CVAIJan 21

Federated Transformer-GNN for Privacy-Preserving Brain Tumor Localization with Modality-Level Explainability

arXiv:2601.15042v1h-index: 4
Originality Incremental advance
AI Analysis

This work addresses privacy-preserving collaboration for healthcare institutions dealing with brain tumor analysis, but it is incremental as it extends existing methods within a known federated learning platform.

The paper tackles the problem of training deep learning models for brain tumor localization without sharing sensitive patient data by proposing a federated learning framework, which matches centralized performance by leveraging distributed data from multiple institutions. It also provides explainability analysis showing that deeper network layers increase attention to specific MRI modalities, validated with statistical significance.

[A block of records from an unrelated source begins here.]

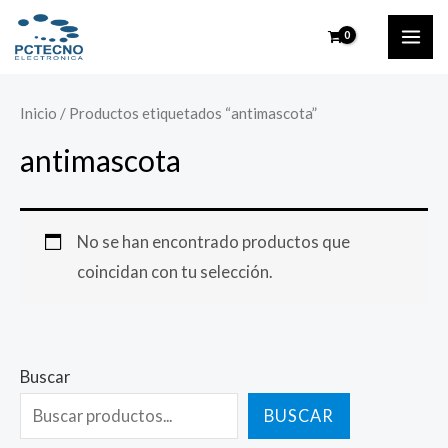
Ir
MAI
al
ME
contenido
Inicio
/ Productos etiquetados “antimascota”
antimascota
No se han encontrado productos que
coincidan con tu selección.
Buscar
BUSCAR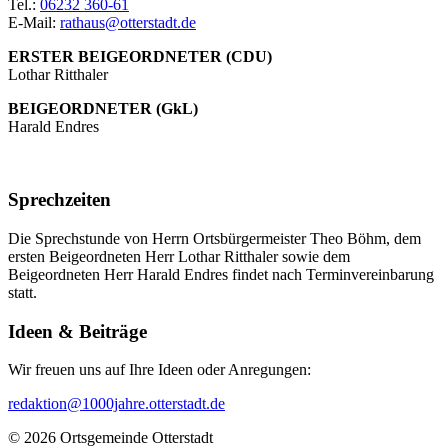
Tel.:
06232 360-61
E-Mail:
rathaus@otterstadt.de
ERSTER BEIGEORDNETER (CDU)
Lothar Ritthaler
BEIGEORDNETER (GkL)
Harald Endres
Sprechzeiten
Die Sprechstunde von Herrn Ortsbürgermeister Theo Böhm, dem
ersten Beigeordneten Herr Lothar Ritthaler sowie dem
Beigeordneten Herr Harald Endres findet nach Terminvereinbarung
statt.
Ideen & Beiträge
Wir freuen uns auf Ihre Ideen oder Anregungen:
redaktion@1000jahre.otterstadt.de
© 2026 Ortsgemeinde Otterstadt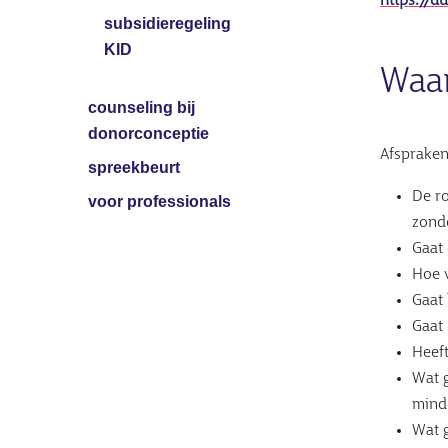
https://du
subsidieregeling
KID
Waar
counseling bij
donorconceptie
Afspraken
spreekbeurt
De ro
voor professionals
zond
Gaat
Hoe v
Gaat
Gaat
Heeft
Wat g
mind
Wat g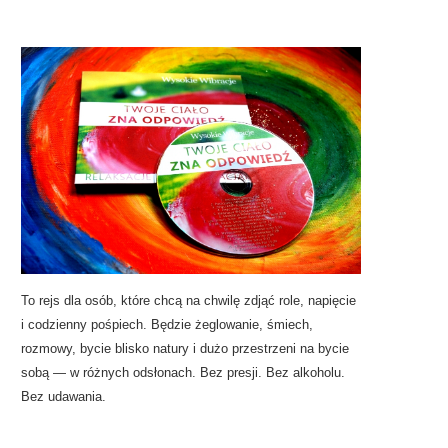
To rejs dla osób, które chcą na chwilę zdjąć role, napięcie
i codzienny pośpiech. Będzie żeglowanie, śmiech,
rozmowy, bycie blisko natury i dużo przestrzeni na bycie
sobą — w różnych odsłonach. Bez presji. Bez alkoholu.
Bez udawania.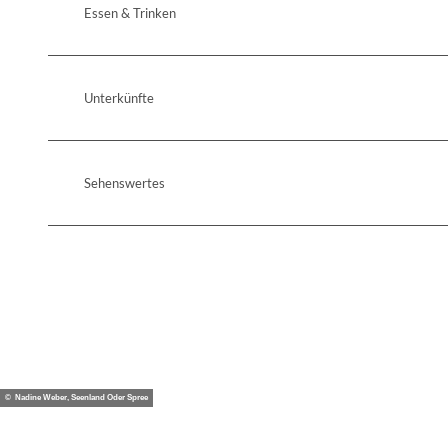
Essen & Trinken
Unterkünfte
Sehenswertes
© Nadine Weber, Seenland Oder Spree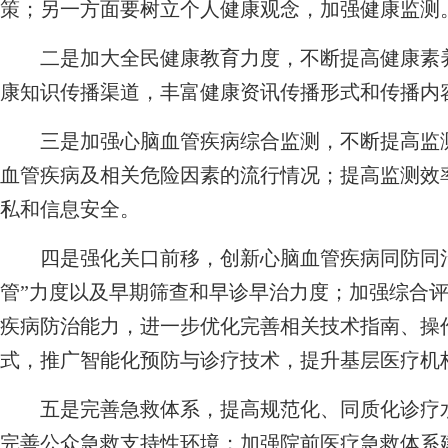
策；另一方面要树立个人健康观念，加强健康监测
二是加大全民健康教育力度，不断提高健康素养
康知识传播渠道，丰富健康资讯传播形式和传播内
三是加强心脑血管疾病综合监测，不断提高监测
血管疾病及相关危险因素的流行情况；提高监测效
私和信息安全。
四是强化关口前移，创新心脑血管疾病同防同治
管”力度以及早期筛查和早诊早治力度；加强综合
疾病防治能力，进一步优化完善相关技术指南、操
式，推广智能化预防与诊疗技术，提升基层医疗机
五是完善急救体系，提高规范化、同质化诊疗水
完善公众急救支持性环境；加强院前医疗急救体系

Deep learning models for brain tumor analysis require large and diverse datasets that are often siloed across healthcare institutions due to privacy regulations. We present a federated learning framework for brain tumor localization that enables multi-institutional collaboration without sharing sensitive patient data. Our method extends a hybrid Transformer-Graph Neural Network architecture derived from prior decoder-free supervoxel GNNs and is deployed within CAFEIN\textsuperscript{\textregistered}, CERN's federated learning platform designed for healthcare environments. We provide an explainability analysis through Transformer attention mechanisms that reveals which MRI modalities drive the model predictions. Experiments on the BraTS dataset demonstrate a key finding: while isolated training on individual client data triggers early stopping well before reaching full training capacity, federated learning enables continued model improvement by leveraging distributed data, ultimately matching centralized performance. This result provides strong justification for federated learning when dealing with complex tasks and high-dimensional input data, as aggregating knowledge from multiple institutions significantly benefits the learning process. Our explainability analysis, validated through rigorous statistical testing on the full test set (paired t-tests with Bonferroni correction), reveals that deeper network layers significantly increase attention to T2 and FLAIR modalities ($p<0.001$, Cohen's $d$=1.50), aligning with clinical practice.